## EXERCISE OBJECTIVE
Your answer must be an exact copy of the records below, with no pictures in it.

BEGIN EXCERPTED DATA

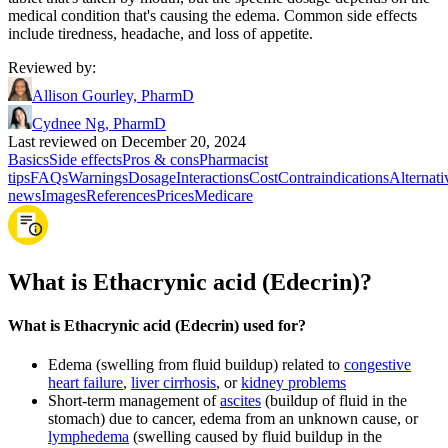
medical condition that's causing the edema. Common side effects
include tiredness, headache, and loss of appetite.
Reviewed by
:
Allison Gourley, PharmD
Cydnee Ng, PharmD
Last reviewed on December 20, 2024
Basics
Side effects
Pros & cons
Pharmacist
tips
FAQs
Warnings
Dosage
Interactions
Cost
Contraindications
Alternati
news
Images
References
Prices
Medicare
What is Ethacrynic acid (Edecrin)?
What is Ethacrynic acid (Edecrin) used for?
Edema (swelling from fluid buildup) related to
congestive
heart failure
,
liver cirrhosis
, or
kidney problems
Short-term management of
ascites
(buildup of fluid in the
stomach) due to cancer, edema from an unknown cause, or
lymphedema
(swelling caused by fluid buildup in the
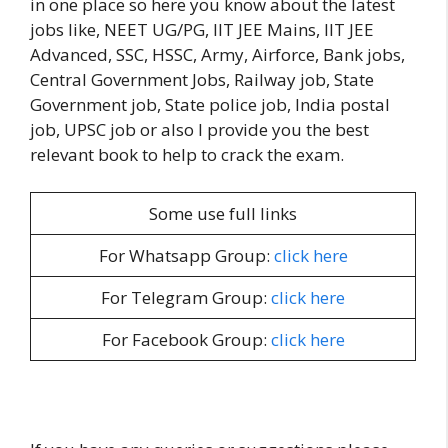
in one place so here you know about the latest
jobs like, NEET UG/PG, IIT JEE Mains, IIT JEE
Advanced, SSC, HSSC, Army, Airforce, Bank jobs,
Central Government Jobs, Railway job, State
Government job, State police job, India postal
job, UPSC job or also I provide you the best
relevant book to help to crack the exam.
Some use full links
For Whatsapp Group:
click here
For Telegram Group:
click here
For Facebook Group:
click here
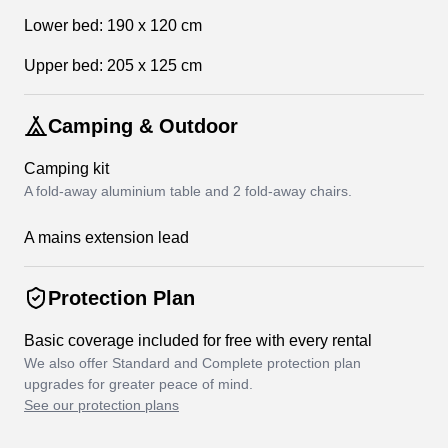
Lower bed: 190 x 120 cm
Upper bed: 205 x 125 cm
Camping & Outdoor
Camping kit
A fold-away aluminium table and 2 fold-away chairs.
A mains extension lead
Protection Plan
Basic coverage included for free with every rental
We also offer Standard and Complete protection plan
upgrades for greater peace of mind.
See our protection plans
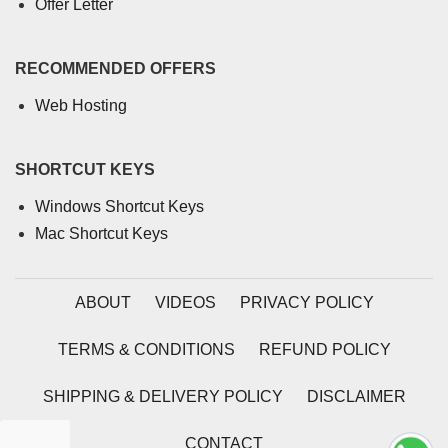
Offer Letter
RECOMMENDED OFFERS
Web Hosting
SHORTCUT KEYS
Windows Shortcut Keys
Mac Shortcut Keys
ABOUT
VIDEOS
PRIVACY POLICY
TERMS & CONDITIONS
REFUND POLICY
SHIPPING & DELIVERY POLICY
DISCLAIMER
CONTACT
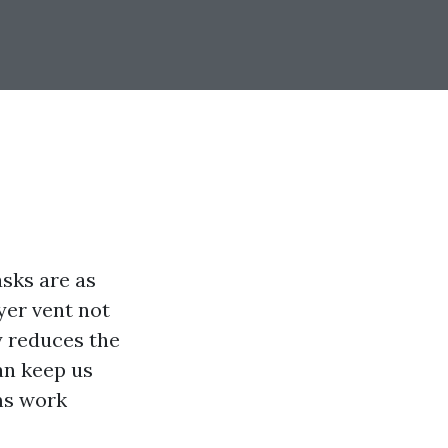
asks are as
yer vent not
y reduces the
can keep us
ms work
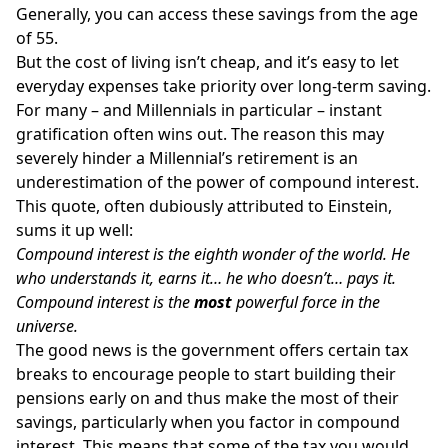
Generally, you can access these savings from the age
of 55.
But the cost of living isn’t cheap, and it’s easy to let
everyday expenses take priority over long-term saving.
For many – and Millennials in particular – instant
gratification often wins out. The reason this may
severely hinder a Millennial’s retirement is an
underestimation of the power of compound interest.
This quote, often dubiously attributed to Einstein,
sums it up well:
Compound interest is the eighth wonder of the world. He
who understands it, earns it… he who doesn’t… pays it.
Compound interest is the
most
powerful force in the
universe.
The good news is the government offers certain tax
breaks to encourage people to start building their
pensions early on and thus make the most of their
savings, particularly when you factor in compound
interest. This means that some of the tax you would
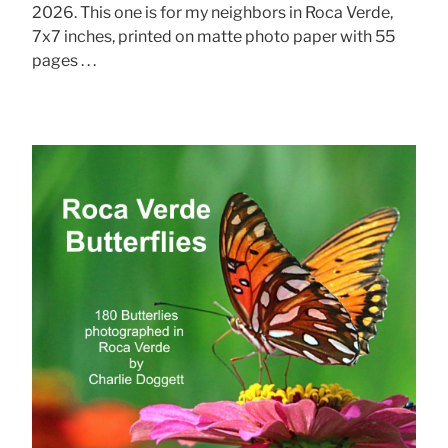
2026. This one is for my neighbors in Roca Verde,
7x7 inches, printed on matte photo paper with 55
pages . . .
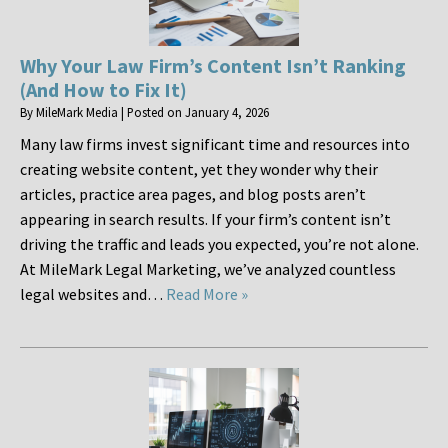
Why Your Law Firm’s Content Isn’t Ranking
(And How to Fix It)
By
MileMark Media
|
Posted on
January 4, 2026
Many law firms invest significant time and resources into
creating website content, yet they wonder why their
articles, practice area pages, and blog posts aren’t
appearing in search results. If your firm’s content isn’t
driving the traffic and leads you expected, you’re not alone.
At MileMark Legal Marketing, we’ve analyzed countless
legal websites and…
Read More »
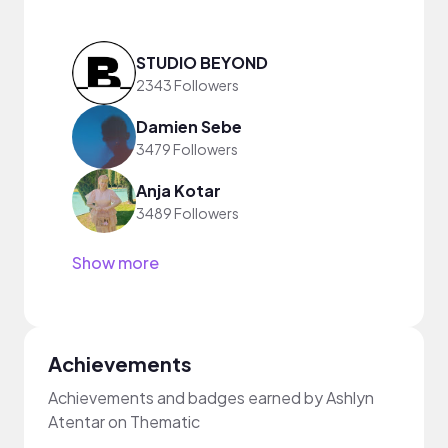
STUDIO BEYOND
2343 Followers
Damien Sebe
3479 Followers
Anja Kotar
3489 Followers
Show more
Achievements
Achievements and badges earned by Ashlyn
Atentar on Thematic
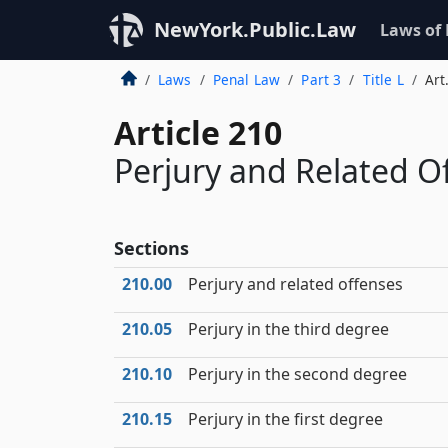
NewYork.Public.Law
Laws of
Laws
Penal Law
Part 3
Title L
Art
Article 210
Perjury and Related O
Sections
210.00
Perjury and related offenses
210.05
Perjury in the third degree
210.10
Perjury in the second degree
210.15
Perjury in the first degree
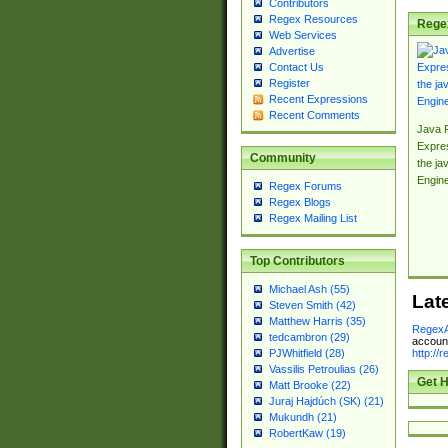
Contributors
Regex Resources
Rege
Web Services
Advertise
Contact Us
Register
Recent Expressions
Recent Comments
Java 
Expre
Community
the jav
Engin
Regex Forums
Regex Blogs
Regex Mailing List
Top Contributors
Michael Ash (55)
Lat
Steven Smith (42)
Matthew Harris (35)
RegexA
tedcambron (29)
account
http://
PJWhitfield (28)
Vassilis Petroulias (26)
Get H
Matt Brooke (22)
Juraj Hajdúch (SK) (21)
Mukundh (21)
RobertKaw (19)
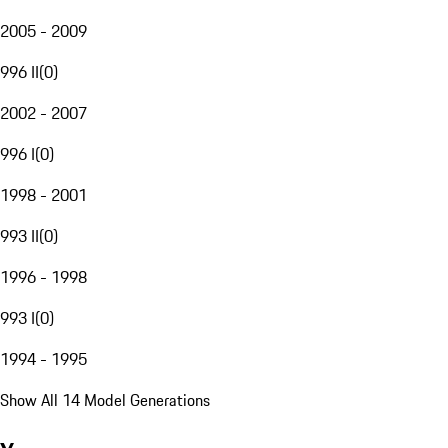
2005 - 2009
996 II
(
0
)
2002 - 2007
996 I
(
0
)
1998 - 2001
993 II
(
0
)
1996 - 1998
993 I
(
0
)
1994 - 1995
Show All 14 Model Generations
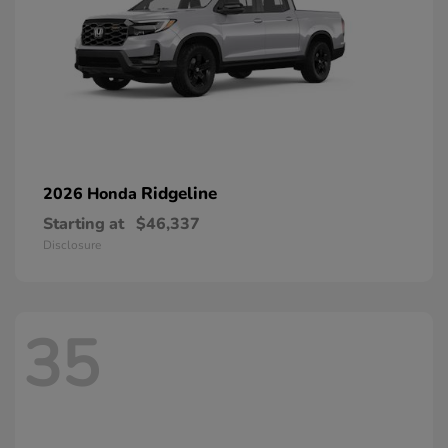
Ridgeline
2026 Honda
Starting at
$46,337
Disclosure
35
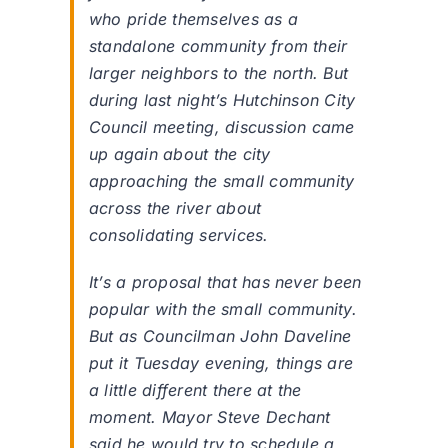
who pride themselves as a
standalone community from their
larger neighbors to the north. But
during last night’s Hutchinson City
Council meeting, discussion came
up again about the city
approaching the small community
across the river about
consolidating services.
It’s a proposal that has never been
popular with the small community.
But as Councilman John Daveline
put it Tuesday evening, things are
a little different there at the
moment. Mayor Steve Dechant
said he would try to schedule a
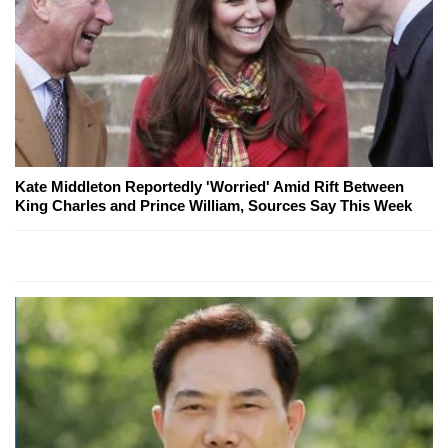
Kate Middleton Reportedly 'Worried' Amid Rift Between
King Charles and Prince William, Sources Say This Week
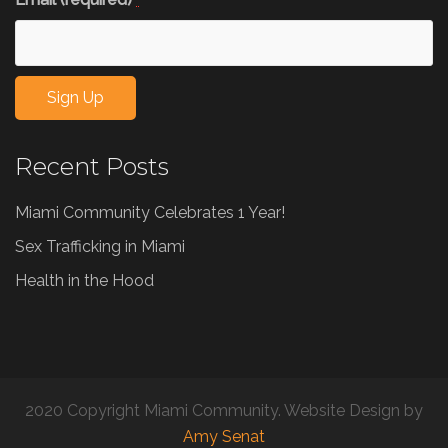
*
Constant
Recent Posts
Contact
Use.
Miami Community Celebrates 1 Year!
Please
leave
Sex Trafficking in Miami
this
Health in the Hood
field
blank.
2020 Copyright Miami Community. Website Design by
Amy Senat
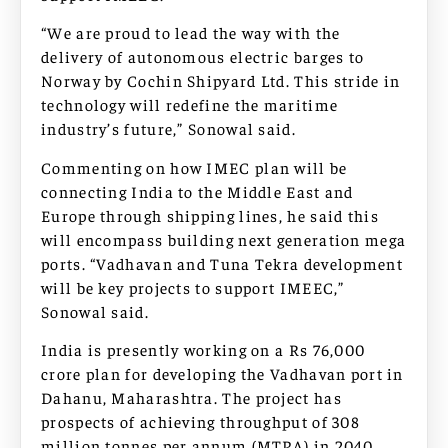
“We are proud to lead the way with the
delivery of autonomous electric barges to
Norway by Cochin Shipyard Ltd. This stride in
technology will redefine the maritime
industry’s future,” Sonowal said.
Commenting on how IMEC plan will be
connecting India to the Middle East and
Europe through shipping lines, he said this
will encompass building next generation mega
ports. “Vadhavan and Tuna Tekra development
will be key projects to support IMEEC,”
Sonowal said.
India is presently working on a Rs 76,000
crore plan for developing the Vadhavan port in
Dahanu, Maharashtra. The project has
prospects of achieving throughput of 308
million tonnes per annum (MTPA) in 2040.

END EXCERPTED DATA

## ANSWER BOX
medical condition that's causing the edema. Common side effects
include tiredness, headache, and loss of appetite.
Reviewed by
:
Allison Gourley, PharmD
Cydnee Ng, PharmD
Last reviewed on December 20, 2024
Basics
Side effects
Pros & cons
Pharmacist
tips
FAQs
Warnings
Dosage
Interactions
Cost
Contraindications
Alternati
news
Images
References
Prices
Medicare
What is Ethacrynic acid (Edecrin)?
What is Ethacrynic acid (Edecrin) used for?
Edema (swelling from fluid buildup) related to
congestive
heart failure
,
liver cirrhosis
, or
kidney problems
Short-term management of
ascites
(buildup of fluid in the
stomach) due to cancer, edema from an unknown cause, or
lymphedema
(swelling caused by fluid buildup in the
in one place so here you know about the latest
jobs like, NEET UG/PG, IIT JEE Mains, IIT JEE
Advanced, SSC, HSSC, Army, Airforce, Bank jobs,
Central Government Jobs, Railway job, State
Government job, State police job, India postal
job, UPSC job or also I provide you the best
relevant book to help to crack the exam.
Some use full links
For Whatsapp Group:
click here
For Telegram Group:
click here
For Facebook Group:
click here
Lower bed: 190 x 120 cm
Upper bed: 205 x 125 cm
Camping & Outdoor
Camping kit
A fold-away aluminium table and 2 fold-away chairs.
A mains extension lead
Protection Plan
Basic coverage included for free with every rental
We also offer Standard and Complete protection plan
upgrades for greater peace of mind.
See our protection plans
Offer Letter
RECOMMENDED OFFERS
Web Hosting
SHORTCUT KEYS
Windows Shortcut Keys
Mac Shortcut Keys
ABOUT
VIDEOS
PRIVACY POLICY
TERMS & CONDITIONS
REFUND POLICY
SHIPPING & DELIVERY POLICY
DISCLAIMER
CONTACT
asks are as
yer vent not
y reduces the
can keep us
ms work
Generally, you can access these savings from the age
of 55.
But the cost of living isn’t cheap, and it’s easy to let
everyday expenses take priority over long-term saving.
For many – and Millennials in particular – instant
gratification often wins out. The reason this may
severely hinder a Millennial’s retirement is an
underestimation of the power of compound interest.
This quote, often dubiously attributed to Einstein,
sums it up well:
Compound interest is the eighth wonder of the world. He
who understands it, earns it… he who doesn’t… pays it.
Compound interest is the
most
powerful force in the
universe.
The good news is the government offers certain tax
breaks to encourage people to start building their
pensions early on and thus make the most of their
savings, particularly when you factor in compound
interest. This means that some of the tax you would
2026. This one is for my neighbors in Roca Verde,
7x7 inches, printed on matte photo paper with 55
pages . . .
Why Your Law Firm’s Content Isn’t Ranking
(And How to Fix It)
By
MileMark Media
|
Posted on
January 4, 2026
Many law firms invest significant time and resources into
creating website content, yet they wonder why their
articles, practice area pages, and blog posts aren’t
appearing in search results. If your firm’s content isn’t
driving the traffic and leads you expected, you’re not alone.
At MileMark Legal Marketing, we’ve analyzed countless
legal websites and…
Read More »
STUDIO BEYOND
2343 Followers
Damien Sebe
3479 Followers
Anja Kotar
3489 Followers
Show more
Achievements
Achievements and badges earned by Ashlyn
Atentar on Thematic
NewYork.Public.Law
Laws of
Laws
Penal Law
Part 3
Title L
Art
Article 210
Perjury and Related O
Sections
210.00
Perjury and related offenses
210.05
Perjury in the third degree
210.10
Perjury in the second degree
210.15
Perjury in the first degree
Contributors
Regex Resources
Rege
Web Services
Advertise
Contact Us
Register
Recent Expressions
Recent Comments
Java 
Expre
Community
the jav
Engin
Regex Forums
Regex Blogs
Regex Mailing List
Top Contributors
Michael Ash (55)
Lat
Steven Smith (42)
Matthew Harris (35)
RegexA
tedcambron (29)
account
http://
PJWhitfield (28)
Vassilis Petroulias (26)
Get H
Matt Brooke (22)
Juraj Hajdúch (SK) (21)
Mukundh (21)
RobertKaw (19)
2005 - 2009
996 II
(
0
)
2002 - 2007
996 I
(
0
)
1998 - 2001
993 II
(
0
)
1996 - 1998
993 I
(
0
)
1994 - 1995
Show All 14 Model Generations
Ridgeline
2026 Honda
Starting at
$46,337
Disclosure
35
who pride themselves as a
standalone community from their
larger neighbors to the north. But
during last night’s Hutchinson City
Council meeting, discussion came
up again about the city
approaching the small community
across the river about
consolidating services.
It’s a proposal that has never been
popular with the small community.
But as Councilman John Daveline
put it Tuesday evening, things are
a little different there at the
moment. Mayor Steve Dechant
said he would try to schedule a
Kate Middleton Reportedly 'Worried' Amid Rift Between
King Charles and Prince William, Sources Say This Week
*
Constant
Recent Posts
Contact
Use.
Miami Community Celebrates 1 Year!
Please
leave
Sex Trafficking in Miami
this
Health in the Hood
field
blank.
2020 Copyright Miami Community. Website Design by
Amy Senat
“We are proud to lead the way with the
delivery of autonomous electric barges to
Norway by Cochin Shipyard Ltd. This stride in
technology will redefine the maritime
industry’s future,” Sonowal said.
Commenting on how IMEC plan will be
connecting India to the Middle East and
Europe through shipping lines, he said this
will encompass building next generation mega
ports. “Vadhavan and Tuna Tekra development
will be key projects to support IMEEC,”
Sonowal said.
India is presently working on a Rs 76,000
crore plan for developing the Vadhavan port in
Dahanu, Maharashtra. The project has
prospects of achieving throughput of 308
million tonnes per annum (MTPA) in 2040.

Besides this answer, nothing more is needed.